_What needs to be done_
When you reproduce the data, keep every word exactly as it stands and leave the pictures out.

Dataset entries
◆ ◆ ◆ ◆

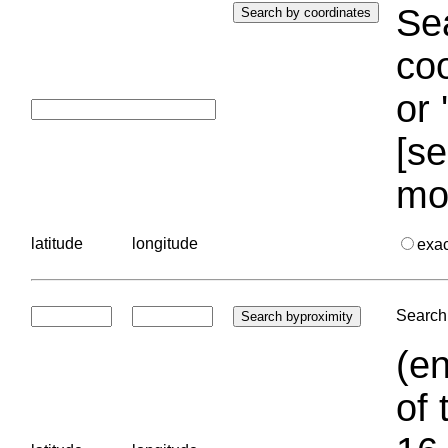
Sea
coo
or 
[se
mo
latitude
longitude
exa
Search 
(en
of 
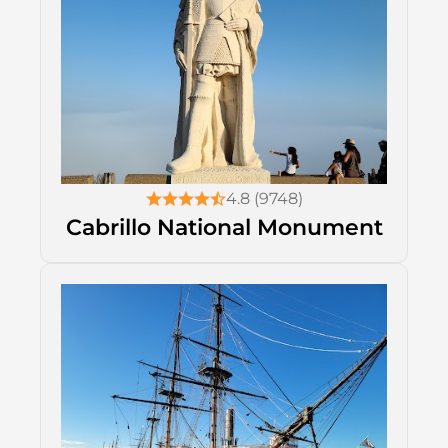
4.8 (9748)
Cabrillo National Monument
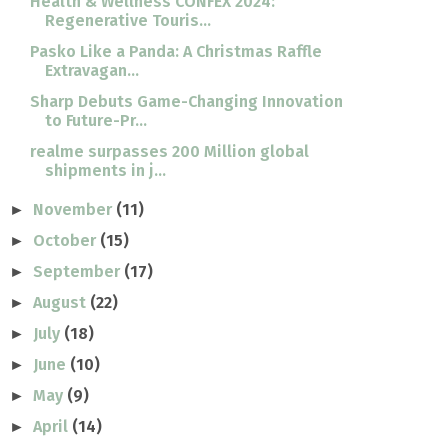
Health & Wellness CONFEX 2024:
Regenerative Touris...
Pasko Like a Panda: A Christmas Raffle
Extravagan...
Sharp Debuts Game-Changing Innovation
to Future-Pr...
realme surpasses 200 Million global
shipments in j...
November
(11)
►
October
(15)
►
September
(17)
►
August
(22)
►
July
(18)
►
June
(10)
►
May
(9)
►
April
(14)
►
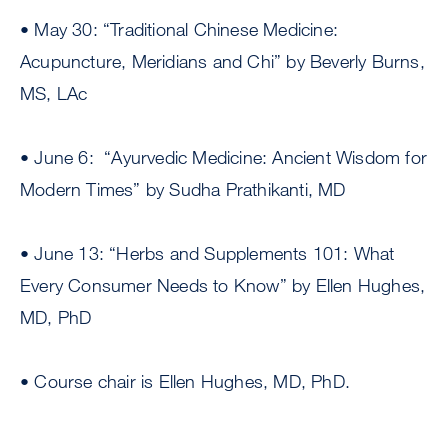
• May 30: “Traditional Chinese Medicine:
Acupuncture, Meridians and Chi” by Beverly Burns,
MS, LAc
• June 6: “Ayurvedic Medicine: Ancient Wisdom for
Modern Times” by Sudha Prathikanti, MD
• June 13: “Herbs and Supplements 101: What
Every Consumer Needs to Know” by Ellen Hughes,
MD, PhD
• Course chair is Ellen Hughes, MD, PhD.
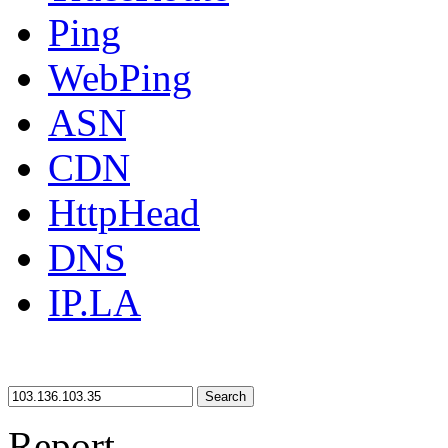
Ping
WebPing
ASN
CDN
HttpHead
DNS
IP.LA
Search
Report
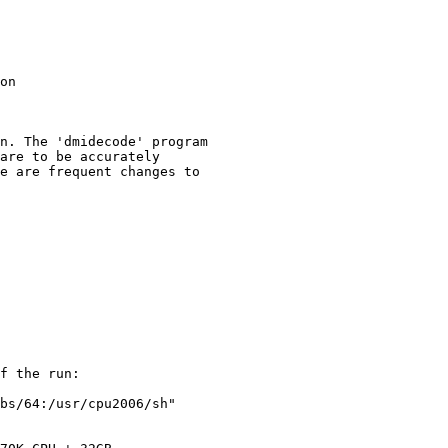
on

n. The 'dmidecode' program

are to be accurately

e are frequent changes to

f the run:

bs/64:/usr/cpu2006/sh"
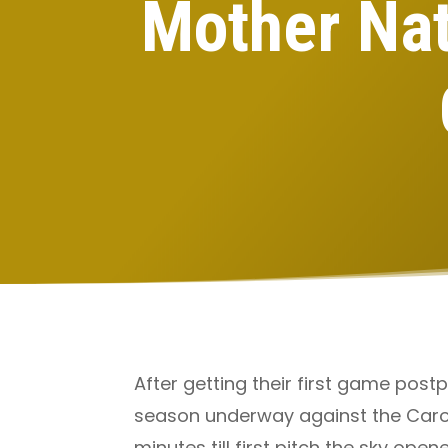
Mother Nat
After getting their first game post
season underway against the Caroli
minutes till first pitch the sky op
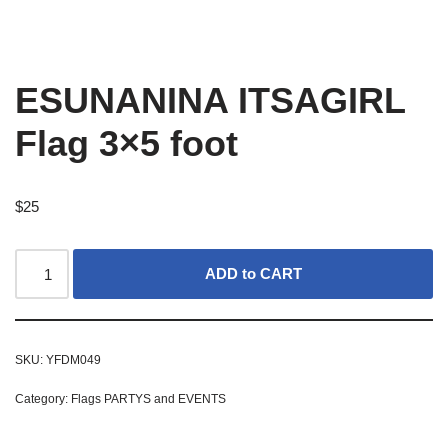
ESUNANINA ITSAGIRL
Flag 3×5 foot
$
25
ADD to CART
SKU:
YFDM049
Category:
Flags PARTYS and EVENTS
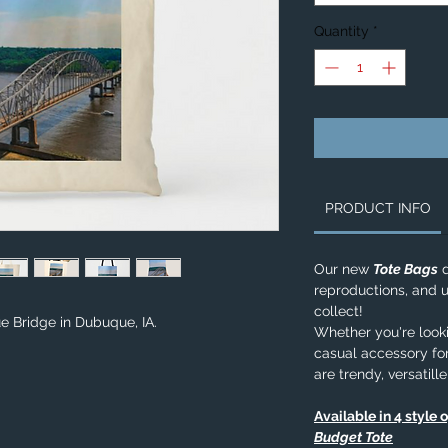
Quantity
*
PRODUCT INFO
Our new
Tote Bags
d
reproductions, and u
collect!
e Bridge in Dubuque, IA.
Whether you're lookin
casual accessory for
are trendy, versatill
Available in 4 style 
Budget Tote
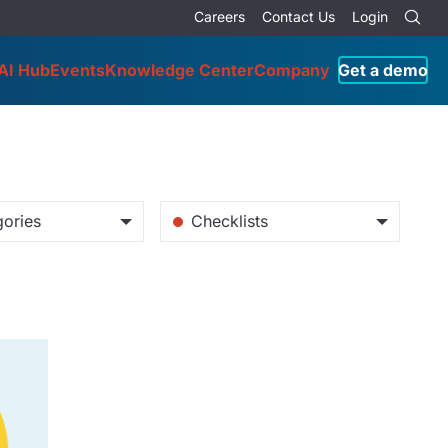
Careers
Contact Us
Login
AI Hub
Events
Knowledge Center
Company
Get a demo
gories
Checklists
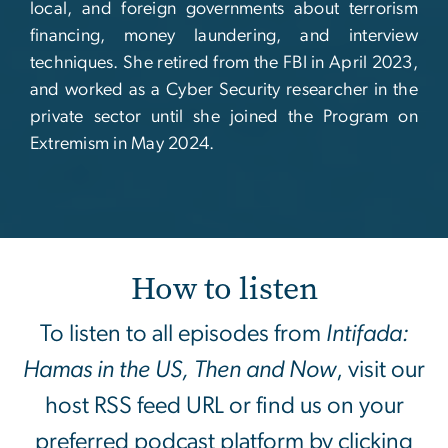
local, and foreign governments about terrorism
financing, money laundering, and interview
techniques. She retired from the FBI in April 2023,
and worked as a Cyber Security researcher in the
private sector until she joined the Program on
Extremism in May 2024.
How to listen
To listen to all episodes from
Intifada:
Hamas in the US, Then and Now
, visit our
host RSS feed URL or find us on your
preferred podcast platform by clicking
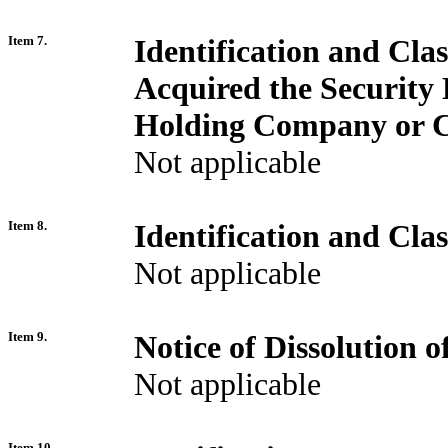
Item 7.
Identification and Cla
Acquired the Security
Holding Company or C
Not applicable
Item 8.
Identification and Cla
Not applicable
Item 9.
Notice of Dissolution 
Not applicable
Item 10.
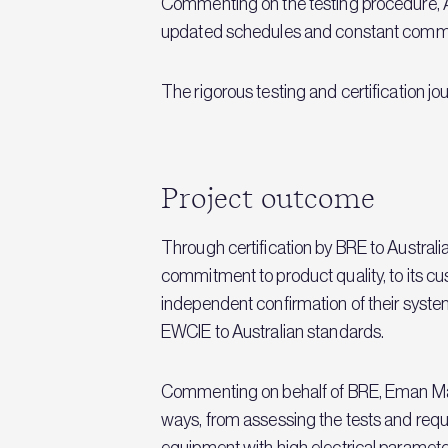
Commenting on the testing procedure, 
updated schedules and constant commun
The rigorous testing and certification jo
Project outcome
Through certification by BRE to Australi
commitment to product quality, to its cu
independent confirmation of their syste
EWCIE to Australian standards.
Commenting on behalf of BRE, Eman Mat
ways, from assessing the tests and requ
equipment with high electrical parameter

◆ ◆ ◆ ◆

_Result for this task_
Sea
coo
or 
[se
mo
latitude
longitude
exa
Search 
(en
of 
4.8 (9748)
Cabrillo National Monument
Health & Wellness CONFEX 2024:
Regenerative Touris...
Pasko Like a Panda: A Christmas Raffle
Extravagan...
Sharp Debuts Game-Changing Innovation
to Future-Pr...
realme surpasses 200 Million global
shipments in j...
November
(11)
►
October
(15)
►
September
(17)
►
August
(22)
►
July
(18)
►
June
(10)
►
May
(9)
►
April
(14)
►
• May 30: “Traditional Chinese Medicine:
Acupuncture, Meridians and Chi” by Beverly Burns,
MS, LAc
• June 6: “Ayurvedic Medicine: Ancient Wisdom for
Modern Times” by Sudha Prathikanti, MD
• June 13: “Herbs and Supplements 101: What
Every Consumer Needs to Know” by Ellen Hughes,
MD, PhD
• Course chair is Ellen Hughes, MD, PhD.
Ping
WebPing
ASN
CDN
HttpHead
DNS
IP.LA
Search
Report
on

n. The 'dmidecode' program

are to be accurately

e are frequent changes to

f the run:

bs/64:/usr/cpu2006/sh"
Mother Nat
After getting their first game post
season underway against the Caroli
minutes till first pitch the sky op
ESUNANINA ITSAGIRL
Flag 3×5 foot
$
25
ADD to CART
SKU:
YFDM049
Category:
Flags PARTYS and EVENTS
Quantity
*
PRODUCT INFO
Our new
Tote Bags
d
reproductions, and u
collect!
e Bridge in Dubuque, IA.
Whether you're lookin
casual accessory for
are trendy, versatill
Available in 4 style 
Budget Tote
Careers
Contact Us
Login
AI Hub
Events
Knowledge Center
Company
Get a demo
gories
Checklists
local, and foreign governments about terrorism
financing, money laundering, and interview
techniques. She retired from the FBI in April 2023,
and worked as a Cyber Security researcher in the
private sector until she joined the Program on
Extremism in May 2024.
How to listen
To listen to all episodes from
Intifada:
Hamas in the US, Then and Now
, visit our
host RSS feed URL or find us on your
preferred podcast platform by clicking
Item 7.
Identification and Cla
Acquired the Security
Holding Company or C
Not applicable
Item 8.
Identification and Cla
Not applicable
Item 9.
Notice of Dissolution 
Not applicable
Item 10.
Commenting on the testing procedure, 
updated schedules and constant commun
The rigorous testing and certification jo
Project outcome
Through certification by BRE to Australi
commitment to product quality, to its cu
independent confirmation of their syste
EWCIE to Australian standards.
Commenting on behalf of BRE, Eman Mat
ways, from assessing the tests and requ
equipment with high electrical parameter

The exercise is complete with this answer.